Task item
Repeat the records word for word.

Given information
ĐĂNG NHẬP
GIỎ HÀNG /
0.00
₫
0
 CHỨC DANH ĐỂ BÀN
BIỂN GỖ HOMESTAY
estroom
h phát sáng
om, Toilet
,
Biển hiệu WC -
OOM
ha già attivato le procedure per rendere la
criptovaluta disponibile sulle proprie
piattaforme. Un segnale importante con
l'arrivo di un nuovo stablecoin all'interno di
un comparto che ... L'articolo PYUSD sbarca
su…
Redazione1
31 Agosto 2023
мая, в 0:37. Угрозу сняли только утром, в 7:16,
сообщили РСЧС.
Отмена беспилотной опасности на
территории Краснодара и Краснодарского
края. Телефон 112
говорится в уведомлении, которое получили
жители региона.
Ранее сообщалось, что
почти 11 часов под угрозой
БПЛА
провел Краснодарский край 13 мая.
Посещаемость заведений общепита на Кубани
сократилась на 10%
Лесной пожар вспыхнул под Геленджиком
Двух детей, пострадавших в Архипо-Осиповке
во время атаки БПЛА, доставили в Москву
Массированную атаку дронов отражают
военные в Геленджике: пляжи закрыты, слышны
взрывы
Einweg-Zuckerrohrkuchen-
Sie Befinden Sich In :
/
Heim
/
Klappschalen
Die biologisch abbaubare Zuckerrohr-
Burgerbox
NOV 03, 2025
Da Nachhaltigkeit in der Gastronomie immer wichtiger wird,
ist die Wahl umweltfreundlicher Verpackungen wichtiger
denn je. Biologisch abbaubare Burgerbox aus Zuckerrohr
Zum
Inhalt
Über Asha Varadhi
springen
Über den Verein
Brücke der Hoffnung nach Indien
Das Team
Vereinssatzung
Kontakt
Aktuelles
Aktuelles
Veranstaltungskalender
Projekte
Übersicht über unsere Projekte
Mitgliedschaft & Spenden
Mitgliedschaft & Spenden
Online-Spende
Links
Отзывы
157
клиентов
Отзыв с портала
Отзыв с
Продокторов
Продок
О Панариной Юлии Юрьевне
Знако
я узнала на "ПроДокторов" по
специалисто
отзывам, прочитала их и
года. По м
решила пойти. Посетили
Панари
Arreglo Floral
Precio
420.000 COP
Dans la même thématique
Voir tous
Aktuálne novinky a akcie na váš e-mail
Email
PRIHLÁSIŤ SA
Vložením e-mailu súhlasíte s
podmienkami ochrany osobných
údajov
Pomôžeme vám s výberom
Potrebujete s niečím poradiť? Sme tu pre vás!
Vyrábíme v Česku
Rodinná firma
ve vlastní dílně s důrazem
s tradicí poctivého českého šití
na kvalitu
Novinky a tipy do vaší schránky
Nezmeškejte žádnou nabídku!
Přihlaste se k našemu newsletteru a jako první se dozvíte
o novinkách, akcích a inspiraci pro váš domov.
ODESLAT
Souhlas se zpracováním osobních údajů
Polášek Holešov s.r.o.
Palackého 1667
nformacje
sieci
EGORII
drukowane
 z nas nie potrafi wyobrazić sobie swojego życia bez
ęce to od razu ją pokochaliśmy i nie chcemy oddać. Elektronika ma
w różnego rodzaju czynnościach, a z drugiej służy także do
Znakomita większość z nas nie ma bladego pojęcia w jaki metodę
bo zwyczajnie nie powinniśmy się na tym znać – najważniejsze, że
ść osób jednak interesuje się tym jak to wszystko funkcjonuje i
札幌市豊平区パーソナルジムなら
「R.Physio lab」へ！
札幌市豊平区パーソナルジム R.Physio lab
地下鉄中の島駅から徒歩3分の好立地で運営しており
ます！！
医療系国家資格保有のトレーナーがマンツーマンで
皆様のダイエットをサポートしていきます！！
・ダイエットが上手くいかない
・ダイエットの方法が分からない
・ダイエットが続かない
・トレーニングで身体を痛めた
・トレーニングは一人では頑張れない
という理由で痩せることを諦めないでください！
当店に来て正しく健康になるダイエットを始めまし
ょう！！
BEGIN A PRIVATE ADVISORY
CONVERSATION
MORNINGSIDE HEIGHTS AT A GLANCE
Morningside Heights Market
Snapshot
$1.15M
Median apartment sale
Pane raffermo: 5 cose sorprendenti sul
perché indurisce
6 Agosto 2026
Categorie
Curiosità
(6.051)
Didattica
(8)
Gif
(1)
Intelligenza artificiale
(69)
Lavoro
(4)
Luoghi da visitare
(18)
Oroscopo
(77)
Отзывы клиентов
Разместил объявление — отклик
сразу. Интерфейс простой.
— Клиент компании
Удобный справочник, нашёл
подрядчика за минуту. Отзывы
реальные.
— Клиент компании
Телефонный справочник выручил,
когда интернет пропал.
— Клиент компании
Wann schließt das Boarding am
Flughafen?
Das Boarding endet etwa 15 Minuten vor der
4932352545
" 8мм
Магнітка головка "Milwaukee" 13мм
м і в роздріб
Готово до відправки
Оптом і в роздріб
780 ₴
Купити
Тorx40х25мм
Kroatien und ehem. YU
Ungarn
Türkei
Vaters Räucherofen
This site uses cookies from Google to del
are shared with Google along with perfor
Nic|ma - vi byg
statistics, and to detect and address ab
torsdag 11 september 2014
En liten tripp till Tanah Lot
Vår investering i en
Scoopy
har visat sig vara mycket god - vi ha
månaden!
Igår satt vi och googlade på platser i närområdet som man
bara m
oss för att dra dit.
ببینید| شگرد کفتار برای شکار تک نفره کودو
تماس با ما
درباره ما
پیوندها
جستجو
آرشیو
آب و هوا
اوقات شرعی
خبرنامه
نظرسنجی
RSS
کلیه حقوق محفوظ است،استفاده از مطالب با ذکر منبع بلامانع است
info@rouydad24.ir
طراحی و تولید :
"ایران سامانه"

Output for this exercise
ĐĂNG NHẬP
GIỎ HÀNG /
0.00
₫
0
 CHỨC DANH ĐỂ BÀN
BIỂN GỖ HOMESTAY
estroom
h phát sáng
om, Toilet
,
Biển hiệu WC -
OOM
ha già attivato le procedure per rendere la
criptovaluta disponibile sulle proprie
piattaforme. Un segnale importante con
l'arrivo di un nuovo stablecoin all'interno di
un comparto che ... L'articolo PYUSD sbarca
su…
Redazione1
31 Agosto 2023
мая, в 0:37. Угрозу сняли только утром, в 7:16,
сообщили РСЧС.
Отмена беспилотной опасности на
территории Краснодара и Краснодарского
края. Телефон 112
говорится в уведомлении, которое получили
жители региона.
Ранее сообщалось, что
почти 11 часов под угрозой
БПЛА
провел Краснодарский край 13 мая.
Посещаемость заведений общепита на Кубани
сократилась на 10%
Лесной пожар вспыхнул под Геленджиком
Двух детей, пострадавших в Архипо-Осиповке
во время атаки БПЛА, доставили в Москву
Массированную атаку дронов отражают
военные в Геленджике: пляжи закрыты, слышны
взрывы
Einweg-Zuckerrohrkuchen-
Sie Befinden Sich In :
/
Heim
/
Klappschalen
Die biologisch abbaubare Zuckerrohr-
Burgerbox
NOV 03, 2025
Da Nachhaltigkeit in der Gastronomie immer wichtiger wird,
ist die Wahl umweltfreundlicher Verpackungen wichtiger
denn je. Biologisch abbaubare Burgerbox aus Zuckerrohr
Zum
Inhalt
Über Asha Varadhi
springen
Über den Verein
Brücke der Hoffnung nach Indien
Das Team
Vereinssatzung
Kontakt
Aktuelles
Aktuelles
Veranstaltungskalender
Projekte
Übersicht über unsere Projekte
Mitgliedschaft & Spenden
Mitgliedschaft & Spenden
Online-Spende
Links
Отзывы
157
клиентов
Отзыв с портала
Отзыв с
Продокторов
Продок
О Панариной Юлии Юрьевне
Знако
я узнала на "ПроДокторов" по
специалисто
отзывам, прочитала их и
года. По м
решила пойти. Посетили
Панари
Arreglo Floral
Precio
420.000 COP
Dans la même thématique
Voir tous
Aktuálne novinky a akcie na váš e-mail
Email
PRIHLÁSIŤ SA
Vložením e-mailu súhlasíte s
podmienkami ochrany osobných
údajov
Pomôžeme vám s výberom
Potrebujete s niečím poradiť? Sme tu pre vás!
Vyrábíme v Česku
Rodinná firma
ve vlastní dílně s důrazem
s tradicí poctivého českého šití
na kvalitu
Novinky a tipy do vaší schránky
Nezmeškejte žádnou nabídku!
Přihlaste se k našemu newsletteru a jako první se dozvíte
o novinkách, akcích a inspiraci pro váš domov.
ODESLAT
Souhlas se zpracováním osobních údajů
Polášek Holešov s.r.o.
Palackého 1667
nformacje
sieci
EGORII
drukowane
 z nas nie potrafi wyobrazić sobie swojego życia bez
ęce to od razu ją pokochaliśmy i nie chcemy oddać. Elektronika ma
w różnego rodzaju czynnościach, a z drugiej służy także do
Znakomita większość z nas nie ma bladego pojęcia w jaki metodę
bo zwyczajnie nie powinniśmy się na tym znać – najważniejsze, że
ść osób jednak interesuje się tym jak to wszystko funkcjonuje i
札幌市豊平区パーソナルジムなら
「R.Physio lab」へ！
札幌市豊平区パーソナルジム R.Physio lab
地下鉄中の島駅から徒歩3分の好立地で運営しており
ます！！
医療系国家資格保有のトレーナーがマンツーマンで
皆様のダイエットをサポートしていきます！！
・ダイエットが上手くいかない
・ダイエットの方法が分からない
・ダイエットが続かない
・トレーニングで身体を痛めた
・トレーニングは一人では頑張れない
という理由で痩せることを諦めないでください！
当店に来て正しく健康になるダイエットを始めまし
ょう！！
BEGIN A PRIVATE ADVISORY
CONVERSATION
MORNINGSIDE HEIGHTS AT A GLANCE
Morningside Heights Market
Snapshot
$1.15M
Median apartment sale
Pane raffermo: 5 cose sorprendenti sul
perché indurisce
6 Agosto 2026
Categorie
Curiosità
(6.051)
Didattica
(8)
Gif
(1)
Intelligenza artificiale
(69)
Lavoro
(4)
Luoghi da visitare
(18)
Oroscopo
(77)
Отзывы клиентов
Разместил объявление — отклик
сразу. Интерфейс простой.
— Клиент компании
Удобный справочник, нашёл
подрядчика за минуту. Отзывы
реальные.
— Клиент компании
Телефонный справочник выручил,
когда интернет пропал.
— Клиент компании
Wann schließt das Boarding am
Flughafen?
Das Boarding endet etwa 15 Minuten vor der
4932352545
" 8мм
Магнітка головка "Milwaukee" 13мм
м і в роздріб
Готово до відправки
Оптом і в роздріб
780 ₴
Купити
Тorx40х25мм
Kroatien und ehem. YU
Ungarn
Türkei
Vaters Räucherofen
This site uses cookies from Google to del
are shared with Google along with perfor
Nic|ma - vi byg
statistics, and to detect and address ab
torsdag 11 september 2014
En liten tripp till Tanah Lot
Vår investering i en
Scoopy
har visat sig vara mycket god - vi ha
månaden!
Igår satt vi och googlade på platser i närområdet som man
bara m
oss för att dra dit.
ببینید| شگرد کفتار برای شکار تک نفره کودو
تماس با ما
درباره ما
پیوندها
جستجو
آرشیو
آب و هوا
اوقات شرعی
خبرنامه
نظرسنجی
RSS
کلیه حقوق محفوظ است،استفاده از مطالب با ذکر منبع بلامانع است
info@rouydad24.ir
طراحی و تولید :
"ایران سامانه"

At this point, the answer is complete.